The output should be every line below that includes the word "Zeitzone".

****************

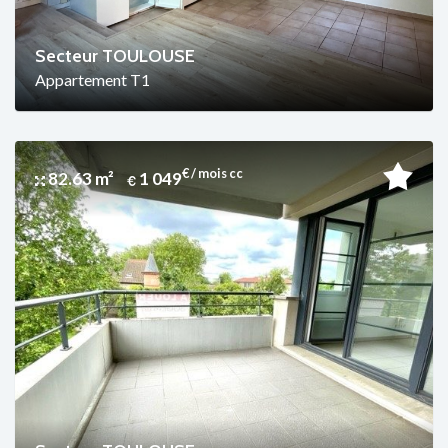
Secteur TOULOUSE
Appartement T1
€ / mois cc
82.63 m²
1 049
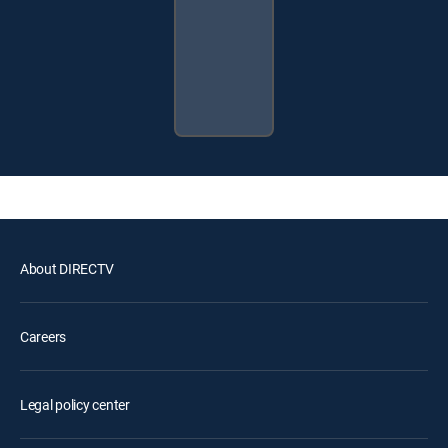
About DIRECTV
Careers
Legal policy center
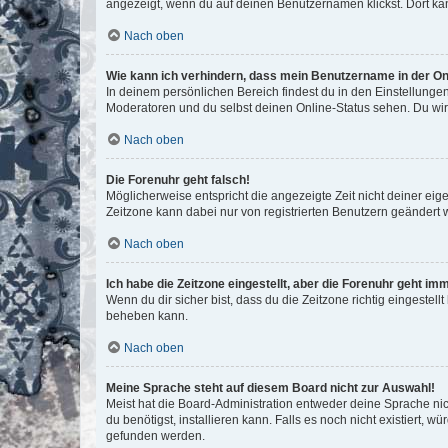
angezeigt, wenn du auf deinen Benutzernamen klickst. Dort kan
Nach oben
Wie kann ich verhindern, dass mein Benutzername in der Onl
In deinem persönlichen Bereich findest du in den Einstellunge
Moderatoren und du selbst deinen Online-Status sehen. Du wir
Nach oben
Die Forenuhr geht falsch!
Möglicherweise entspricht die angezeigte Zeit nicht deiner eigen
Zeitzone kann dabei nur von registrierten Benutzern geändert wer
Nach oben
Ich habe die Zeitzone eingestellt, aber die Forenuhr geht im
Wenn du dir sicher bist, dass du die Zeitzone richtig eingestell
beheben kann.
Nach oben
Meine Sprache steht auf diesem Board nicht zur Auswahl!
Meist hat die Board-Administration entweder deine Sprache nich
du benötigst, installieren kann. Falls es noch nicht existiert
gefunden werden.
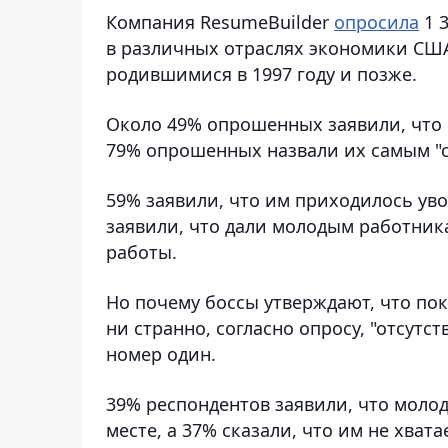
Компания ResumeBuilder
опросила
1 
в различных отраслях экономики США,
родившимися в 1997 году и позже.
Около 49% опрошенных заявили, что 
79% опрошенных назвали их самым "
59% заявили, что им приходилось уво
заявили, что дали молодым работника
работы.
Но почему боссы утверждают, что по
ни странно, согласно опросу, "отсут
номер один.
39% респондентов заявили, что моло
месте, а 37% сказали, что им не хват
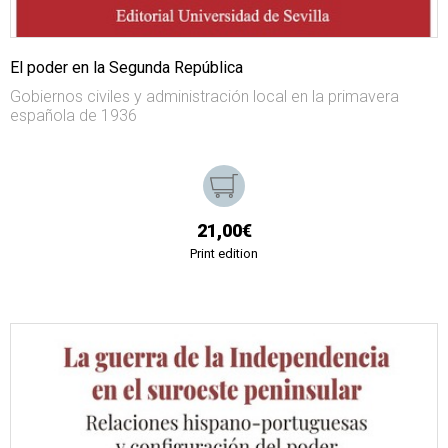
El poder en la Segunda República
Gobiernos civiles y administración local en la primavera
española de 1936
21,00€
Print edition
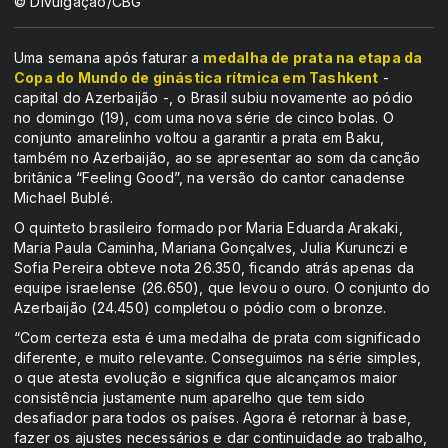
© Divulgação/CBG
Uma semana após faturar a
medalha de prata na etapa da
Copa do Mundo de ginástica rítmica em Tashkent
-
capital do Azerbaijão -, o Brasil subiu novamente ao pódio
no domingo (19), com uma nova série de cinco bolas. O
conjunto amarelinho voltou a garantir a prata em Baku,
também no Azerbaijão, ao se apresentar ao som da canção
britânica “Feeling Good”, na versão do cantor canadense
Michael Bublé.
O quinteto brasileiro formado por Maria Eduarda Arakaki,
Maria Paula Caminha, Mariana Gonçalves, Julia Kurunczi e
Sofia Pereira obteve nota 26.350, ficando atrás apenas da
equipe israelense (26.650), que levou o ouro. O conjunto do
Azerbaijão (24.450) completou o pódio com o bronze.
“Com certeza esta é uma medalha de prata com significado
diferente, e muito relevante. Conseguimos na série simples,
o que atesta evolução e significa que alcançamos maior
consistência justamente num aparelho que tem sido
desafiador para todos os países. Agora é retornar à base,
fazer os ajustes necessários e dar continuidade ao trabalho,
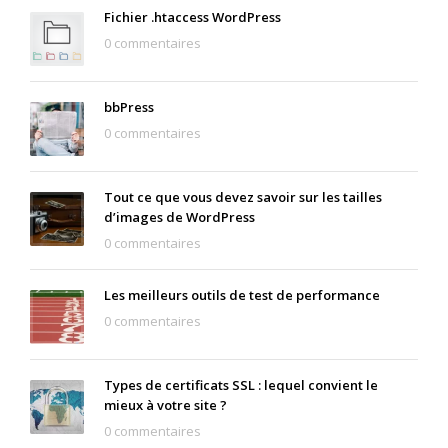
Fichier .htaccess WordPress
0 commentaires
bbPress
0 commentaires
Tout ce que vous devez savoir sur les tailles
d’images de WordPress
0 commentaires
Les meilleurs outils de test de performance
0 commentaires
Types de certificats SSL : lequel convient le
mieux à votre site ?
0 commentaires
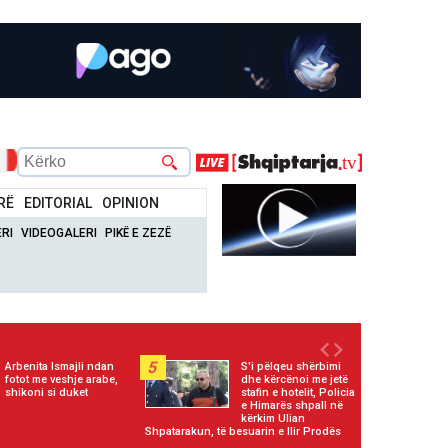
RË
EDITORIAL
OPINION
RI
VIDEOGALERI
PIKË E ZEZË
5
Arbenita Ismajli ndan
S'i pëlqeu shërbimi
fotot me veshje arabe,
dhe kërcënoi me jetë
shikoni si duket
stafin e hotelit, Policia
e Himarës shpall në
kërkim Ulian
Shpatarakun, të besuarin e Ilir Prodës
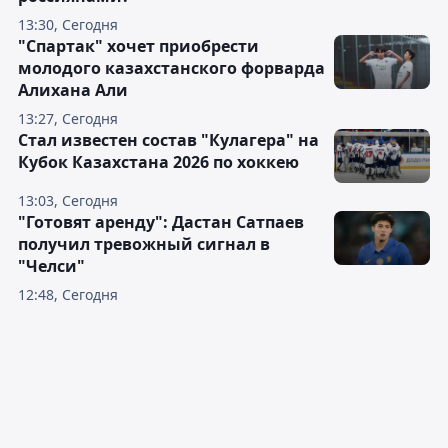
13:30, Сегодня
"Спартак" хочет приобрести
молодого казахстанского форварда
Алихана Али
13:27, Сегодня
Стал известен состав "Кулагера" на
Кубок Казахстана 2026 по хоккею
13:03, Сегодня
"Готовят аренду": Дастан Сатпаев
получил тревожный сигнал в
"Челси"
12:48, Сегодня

****************

▶ RESULT OF THIS EXERCISE
Zeitzone kann dabei nur von registrierten Benutzern geändert wer
Ich habe die Zeitzone eingestellt, aber die Forenuhr geht im
Wenn du dir sicher bist, dass du die Zeitzone richtig eingestell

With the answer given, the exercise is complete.